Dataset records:
>>>

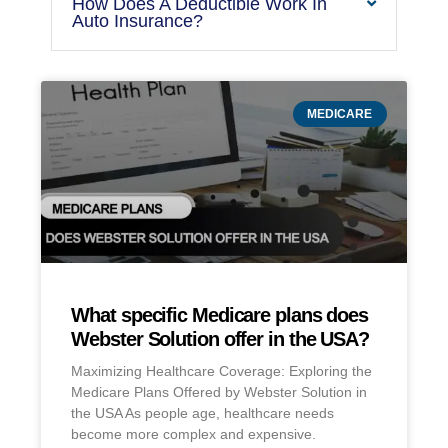
How Does A Deductible Work In
Auto Insurance?
MEDICARE
What specific Medicare plans does
Webster Solution offer in the USA?
Maximizing Healthcare Coverage: Exploring the
Medicare Plans Offered by Webster Solution in
the USA As people age, healthcare needs
become more complex and expensive.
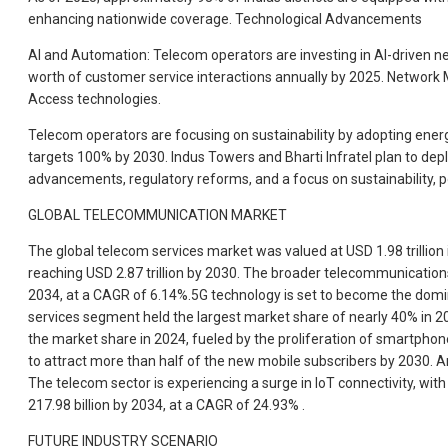
enhancing nationwide coverage. Technological Advancements
AI and Automation: Telecom operators are investing in AI-driven n
worth of customer service interactions annually by 2025. Network M
Access technologies.
Telecom operators are focusing on sustainability by adopting ener
targets 100% by 2030. Indus Towers and Bharti Infratel plan to depl
advancements, regulatory reforms, and a focus on sustainability, po
GLOBAL TELECOMMUNICATION MARKET
The global telecom services market was valued at USD 1.98 trillion
reaching USD 2.87 trillion by 2030. The broader telecommunications 
2034, at a CAGR of 6.14%.5G technology is set to become the dominan
services segment held the largest market share of nearly 40% in 
the market share in 2024, fueled by the proliferation of smartpho
to attract more than half of the new mobile subscribers by 2030. Ar
The telecom sector is experiencing a surge in IoT connectivity, wit
217.98 billion by 2034, at a CAGR of 24.93% .
FUTURE INDUSTRY SCENARIO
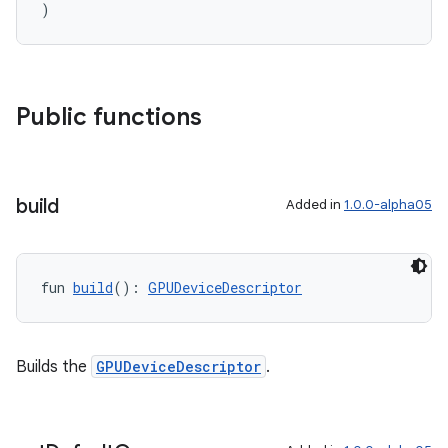
)
Public functions
build
Added in
1.0.0-alpha05
fun 
build
(): 
GPUDeviceDescriptor
Builds the
GPUDeviceDescriptor
.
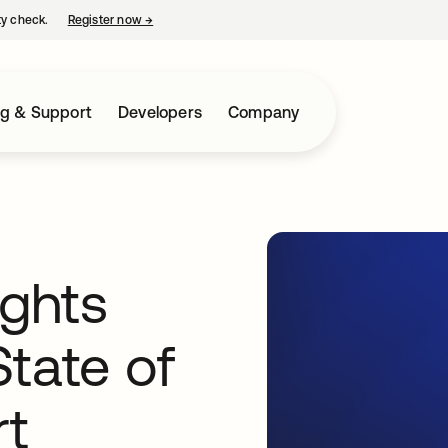
ty check.
Register now
→
opens in a new tab
ng & Support
Developers
Company
ights
tate of
rt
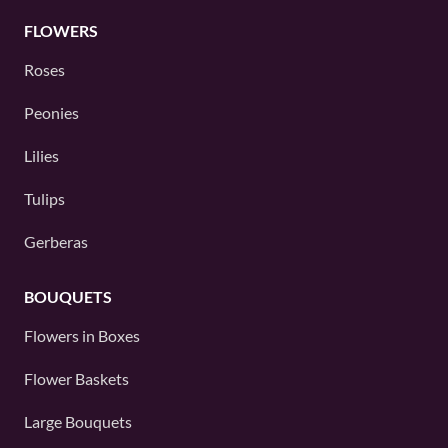
FLOWERS
Roses
Peonies
Lilies
Tulips
Gerberas
BOUQUETS
Flowers in Boxes
Flower Baskets
Large Bouquets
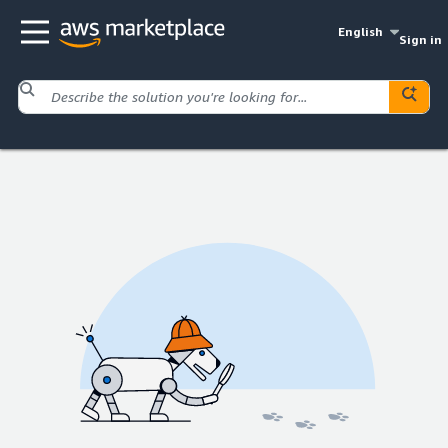
English
Sign in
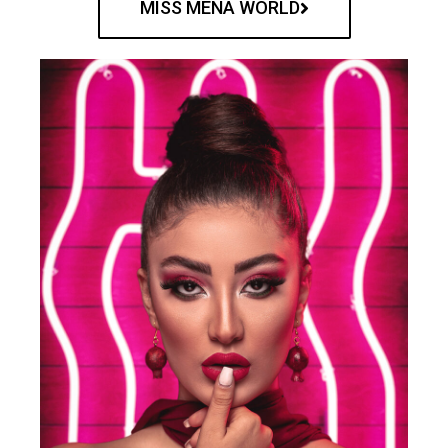
MISS MENA WORLD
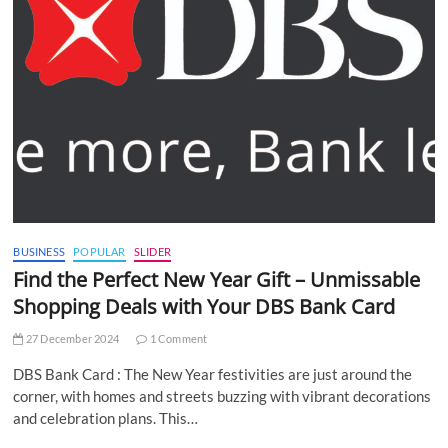
BUSINESS
POPULAR
SLIDER
Find the Perfect New Year Gift – Unmissable
Shopping Deals with Your DBS Bank Card
27 December 2024
1 Comment
DBS Bank Card : The New Year festivities are just around the
corner, with homes and streets buzzing with vibrant decorations
and celebration plans. This…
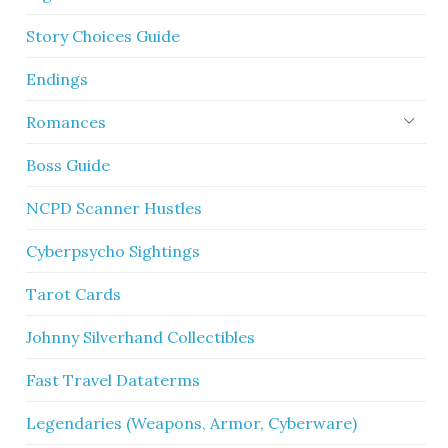
Story Choices Guide
Endings
Romances
Boss Guide
NCPD Scanner Hustles
Cyberpsycho Sightings
Tarot Cards
Johnny Silverhand Collectibles
Fast Travel Dataterms
Legendaries (Weapons, Armor, Cyberware)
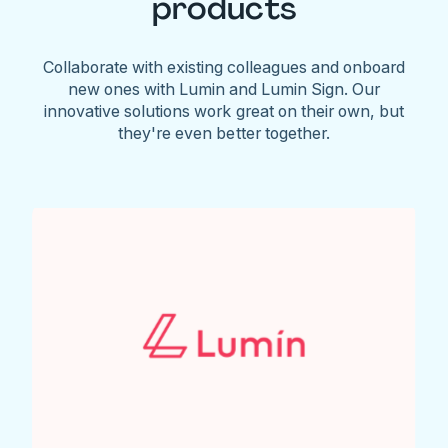
products
Collaborate with existing colleagues and onboard
new ones with Lumin and Lumin Sign. Our
innovative solutions work great on their own, but
they're even better together.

<<<

Work instructions →
In the data above, the line containing "corner, with homes" and all lines after it are to be reproduced exactly, leaving out the pictures.

Final answer →
corner, with homes and streets buzzing with vibrant decorations
and celebration plans. This…
Story Choices Guide
Endings
Romances
Boss Guide
NCPD Scanner Hustles
Cyberpsycho Sightings
Tarot Cards
Johnny Silverhand Collectibles
Fast Travel Dataterms
Legendaries (Weapons, Armor, Cyberware)
products
Collaborate with existing colleagues and onboard
new ones with Lumin and Lumin Sign. Our
innovative solutions work great on their own, but
they're even better together.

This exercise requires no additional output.